Aim of the exercise: Check every line of the material for the word "наказание". Copy those that have it.

:: Source material ::

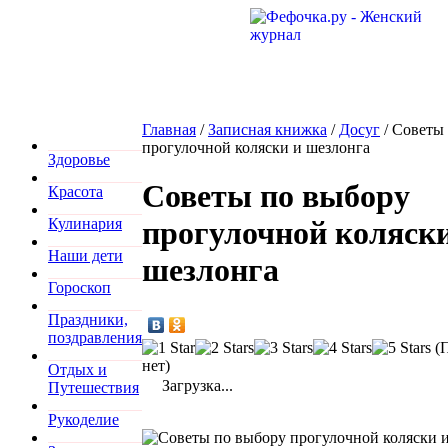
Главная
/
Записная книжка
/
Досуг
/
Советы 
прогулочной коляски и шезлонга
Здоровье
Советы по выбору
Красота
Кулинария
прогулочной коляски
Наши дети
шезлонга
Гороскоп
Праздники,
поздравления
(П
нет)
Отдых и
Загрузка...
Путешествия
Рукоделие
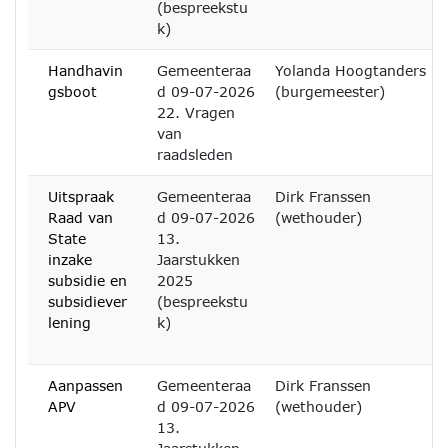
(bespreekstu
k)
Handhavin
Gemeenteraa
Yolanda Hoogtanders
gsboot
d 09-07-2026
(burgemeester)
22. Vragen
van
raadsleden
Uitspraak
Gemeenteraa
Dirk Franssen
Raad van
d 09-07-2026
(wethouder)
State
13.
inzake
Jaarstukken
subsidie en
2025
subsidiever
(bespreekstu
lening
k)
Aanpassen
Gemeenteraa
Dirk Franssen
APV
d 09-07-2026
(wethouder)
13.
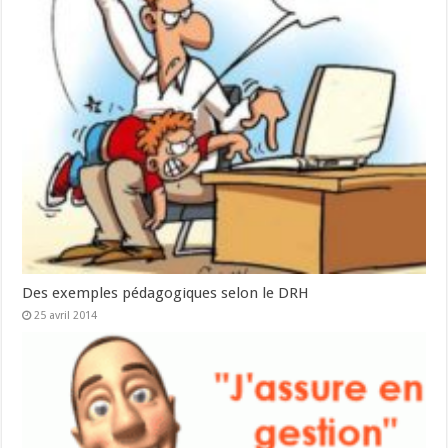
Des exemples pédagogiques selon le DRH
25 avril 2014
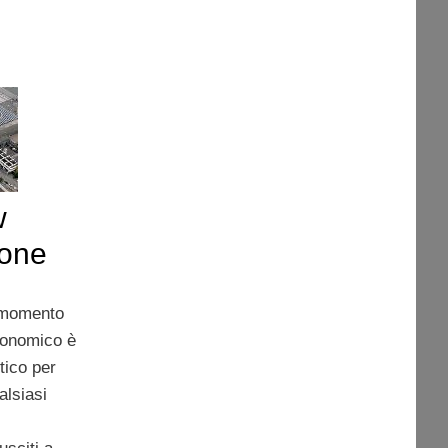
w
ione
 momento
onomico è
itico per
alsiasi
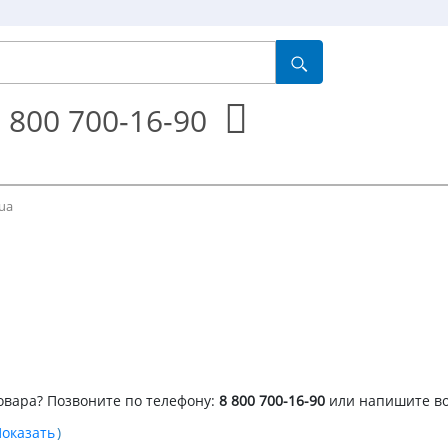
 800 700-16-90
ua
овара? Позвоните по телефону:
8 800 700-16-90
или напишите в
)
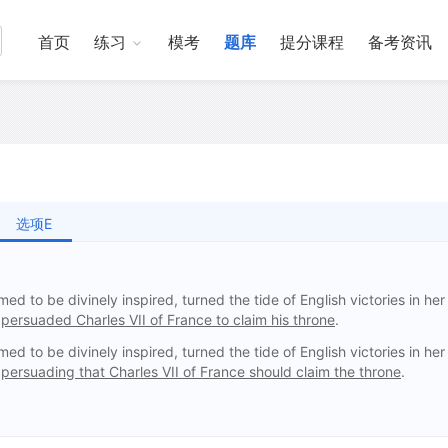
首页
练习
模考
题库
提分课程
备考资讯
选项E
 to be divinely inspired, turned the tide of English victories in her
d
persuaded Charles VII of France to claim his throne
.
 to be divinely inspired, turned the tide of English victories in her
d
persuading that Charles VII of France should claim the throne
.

:::
:: Source material ::

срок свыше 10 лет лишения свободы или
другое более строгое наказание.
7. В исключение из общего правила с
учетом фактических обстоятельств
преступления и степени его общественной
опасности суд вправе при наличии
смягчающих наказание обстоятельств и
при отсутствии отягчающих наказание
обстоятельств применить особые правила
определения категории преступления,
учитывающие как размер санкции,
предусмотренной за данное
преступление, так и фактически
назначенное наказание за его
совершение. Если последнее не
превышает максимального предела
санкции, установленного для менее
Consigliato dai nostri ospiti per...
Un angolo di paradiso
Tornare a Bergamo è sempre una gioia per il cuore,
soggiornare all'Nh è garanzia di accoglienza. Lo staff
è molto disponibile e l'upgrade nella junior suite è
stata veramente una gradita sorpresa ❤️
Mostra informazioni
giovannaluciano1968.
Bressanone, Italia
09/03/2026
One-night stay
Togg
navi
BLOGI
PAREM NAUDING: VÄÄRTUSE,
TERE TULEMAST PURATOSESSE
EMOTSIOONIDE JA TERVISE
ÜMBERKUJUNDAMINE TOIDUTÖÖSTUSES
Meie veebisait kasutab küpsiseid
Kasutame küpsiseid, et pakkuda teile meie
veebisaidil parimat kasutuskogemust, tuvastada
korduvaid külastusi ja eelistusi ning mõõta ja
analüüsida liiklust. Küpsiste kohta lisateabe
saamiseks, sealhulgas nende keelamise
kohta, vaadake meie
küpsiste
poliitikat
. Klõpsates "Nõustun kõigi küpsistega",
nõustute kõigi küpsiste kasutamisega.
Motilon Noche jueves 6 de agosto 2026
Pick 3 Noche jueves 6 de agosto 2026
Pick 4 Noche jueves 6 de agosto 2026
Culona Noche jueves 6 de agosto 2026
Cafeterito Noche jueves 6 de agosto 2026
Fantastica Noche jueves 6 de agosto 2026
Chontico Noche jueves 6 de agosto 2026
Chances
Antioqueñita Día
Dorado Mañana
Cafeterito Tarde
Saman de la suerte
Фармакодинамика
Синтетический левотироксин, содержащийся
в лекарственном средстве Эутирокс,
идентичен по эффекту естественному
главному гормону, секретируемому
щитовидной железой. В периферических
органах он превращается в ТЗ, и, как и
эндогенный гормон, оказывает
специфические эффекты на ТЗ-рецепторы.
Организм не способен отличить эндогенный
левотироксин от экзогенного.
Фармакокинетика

:::

Response to the task:
другое более строгое наказание.
смягчающих наказание обстоятельств и
при отсутствии отягчающих наказание
назначенное наказание за его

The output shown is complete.